DOR; DORA
dor, do'-ra (do'r, dor, "habitation," "circle"; Dor; Josephus, Dora; modern TanTurah):
A town of the coast of Palestine, South of Carmel (Apion, II, 10; Vita, 8), about 8 miles North of Caesarea. It was occupied in the earliest times by the Canaanites and probably belonged to Phoenicia, tradition saying that it was a Sidonian colony. It furnished an abundance of the shell-fish so valuable for the manufacture of the Tyrian purple, and this would have led the Phoenicians to occupy the site. In the 12th century BC, the region was occupied by the northern people who raided the whole Syrian coast and Egypt. They were driven back by the Egyptians, but renewed the attack, and the weakness of Egypt in the middle of the century enabled them to settle in the coast region South of Carmel; a tribe of them occupied Dor, and others the territory to the limits of the desert of Sinai, and became the Philistine people so well known by their contests with the Hebrews. Naphoth-dor, "the heights of Dor," may be the slopes of Carmel inland from TanTurah. Dor fell within the territory assigned to Manasseh (Joshua 17:11; compare Ant, V, i, 22). It was the seat of a king who possessed other towns on the heights back of the coast. He was one of the allies of Jabin of Hazor in the conflict with Joshua (Joshua 11:2) and was conquered by him (Joshua 12:23), but Dor was not occupied by the Israelites (Joshua 17:11; Judges 1:27).

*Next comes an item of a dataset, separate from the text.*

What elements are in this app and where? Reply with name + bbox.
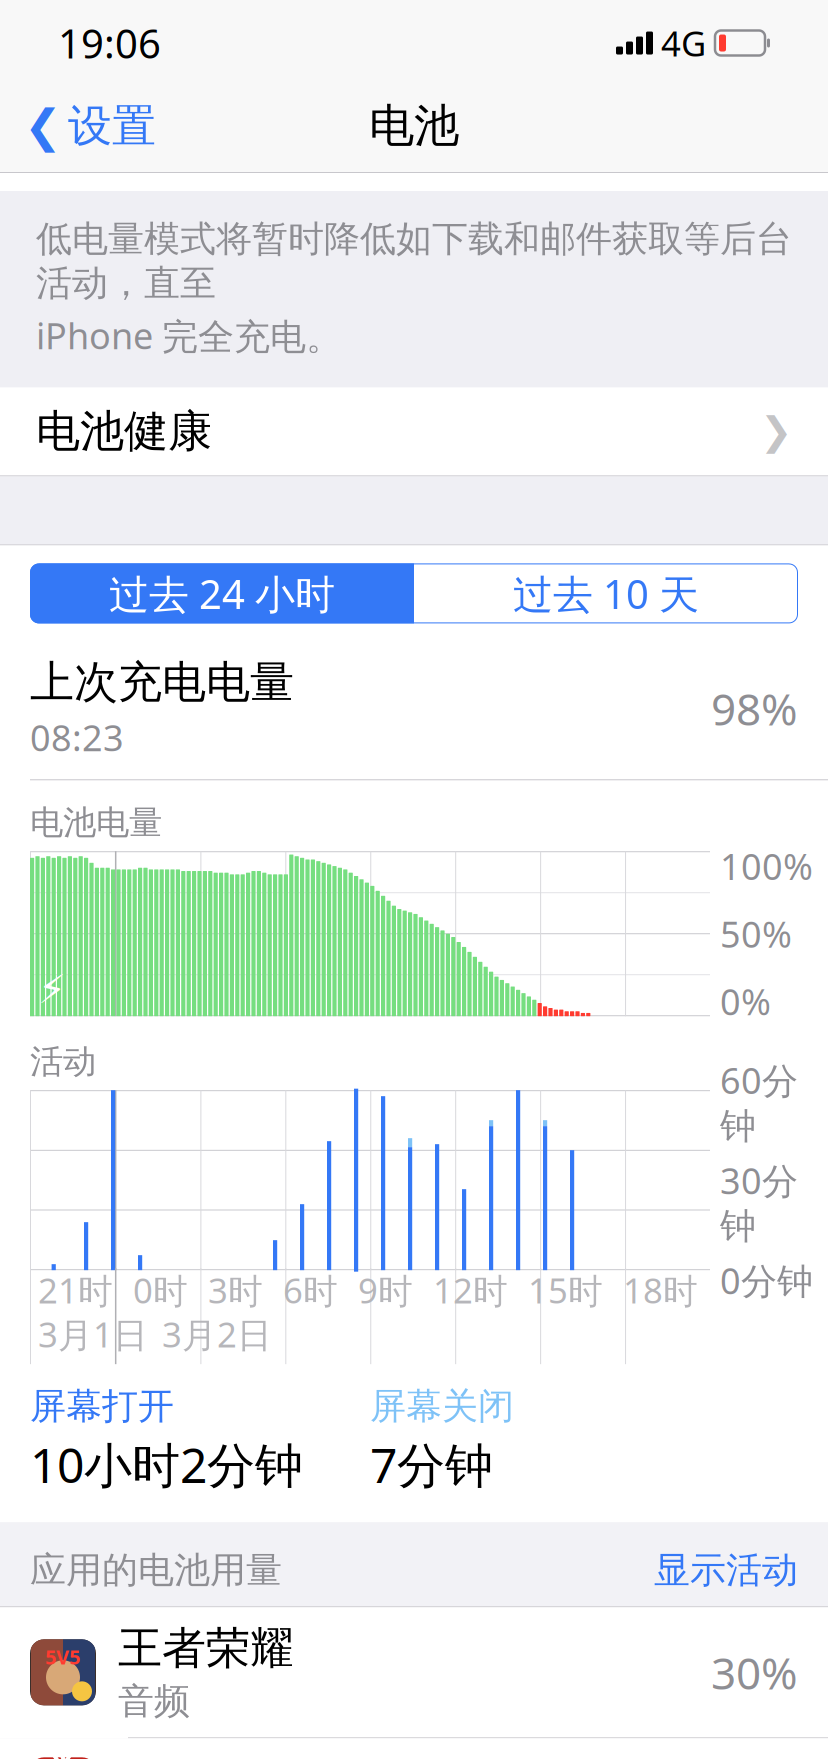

The inhabitants of Dor were at enmity with the Phoenician towns and it would seem that the Sidonians seized it to obtain its rich supplies of shell-fish, and this probably caused the war of retaliation waged by the Philistines, under the lead of Ashkelon, against Sidon in the middle of the 11th century. Sidon was besieged by land, and the inhabitants were compelled to flee to Tyre. Dor seems to have been occupied by Solomon since he placed one of his purveyors in the town (1 Kings 4:11), and Tiglath-pileser III reduced it and set a governor over it (Rawl., Phoenician., 84). Here Tryphon was besieged by Antiochus, but escaped to Apamea (1 Macc 15:11,13,15; Ant, XIII, vii, 2). It was made free by Pompey, and joined to the province of Syria (XIV, iv, 4). The youths of the place set up a statue of Tiberius in the Jewish synagogue, an outrage that was reported to Publius Petronius by Agrippa, and reparation was made (XIX, vi, 3). It does not seem to have been of much importance in later times, though the fortifications still remaining on the ruined site, from the period of the Middle Ages, show that it was then occupied. It is now only a miserable village nestled in the ruins.